If you want to accrue massive wealth, you should consider investing your money in equities. Equities comprise of stocks of companies. While large-cap companies ensure moderate risks and decent returns, small-cap and mid-cap companies can furnish high returns at high risks. In the equities segment, you can expect a return of 15-20%. Investing for a long-term is a feasible option.
For those who prefer low risks, debts are the ultimate options. The debts include bond instruments, fixed income assets, government securities, and so on. For a short-term investment, debts funds are suitable as the risks are low. You can earn moderate returns of 8-10%. Further, you can also invest in a mix of equities and debts by choosing a balanced mutual fund.
Money Market Instruments
If you are planning to park your money for a short duration of up to 1 year, you can consider money market instruments. The returns are as low as 3-4% and these are influenced by the government decisions and fiscal policies.

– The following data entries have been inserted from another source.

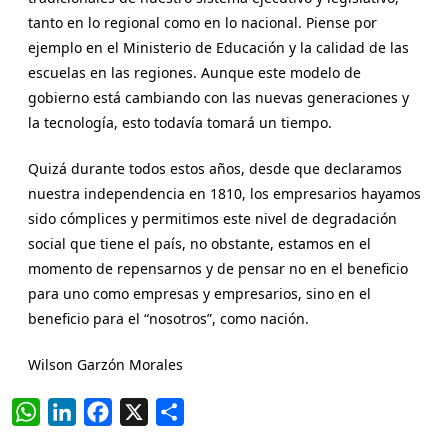
tanto en lo regional como en lo nacional. Piense por
ejemplo en el Ministerio de Educación y la calidad de las
escuelas en las regiones. Aunque este modelo de
gobierno está cambiando con las nuevas generaciones y
la tecnología, esto todavía tomará un tiempo.
Quizá durante todos estos años, desde que declaramos
nuestra independencia en 1810, los empresarios hayamos
sido cómplices y permitimos este nivel de degradación
social que tiene el país, no obstante, estamos en el
momento de repensarnos y de pensar no en el beneficio
para uno como empresas y empresarios, sino en el
beneficio para el “nosotros”, como nación.
Wilson Garzón Morales
W
L
F
X
C
h
i
a
o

Money market instruments comprise of treasury bills, commercial papers, and so on.
For a short-term duration, we will calculate the returns for debt funds.
Suppose, you invest Rs 5,000 in debt funds for 3 years at 9% yearly return,
Principal – 5000 ×36 = 1,80,000
Duration – 3 years
Yearly Return – 9% – Rs 27,353
Maturity Amount = Rs 2,07,353
Now let us assume we invest Rs 10,000 for the duration of 10 years at 19.2% yearly return,
Principal – Rs 10,000 × 120 = Rs 12,00,000
Duration – 10 years
Yearly Return – 19.2% = Rs 24,25,910
Maturity Amount – Rs 36,25,910
Did you see the power of mutual fund investment in the long run? How is this possible? This is possible because the returns are calculated according to the power of compounding. Thus, resulting in an exponential rise in the long run.
- Start Early
If you want to earn huge income before you get old, you should start investing as early as possible. If you start in your 20s, you will be able to accomplish the majority of your long-term goals by the age of 45.
- Monitor Regularly
Mutual funds require constant scrutiny. Due to market fluctuations, the rate of return fluctuates. As you can buy mutual funds online from various AMCs, you should keep checking out the fund performances. And if you think you should switch, do it to save your money from getting depreciated.
- Think Long Term
You can fulfillmost of your goals by simply investing in mutual funds. For example, if you plan to buy a home in 10 years, you can start saving now to accumulate a portion of the corpus in 10 years. Similarly, you can plan for your child’s education or your retirement.
- Have a Diversified Investment
Don’t risk your money by investing in a couple of mutual funds. Spread your investments in 5-6 mutual funds. These should comprise of equity funds, balanced funds, diversified funds, tax-saving funds, and debt funds.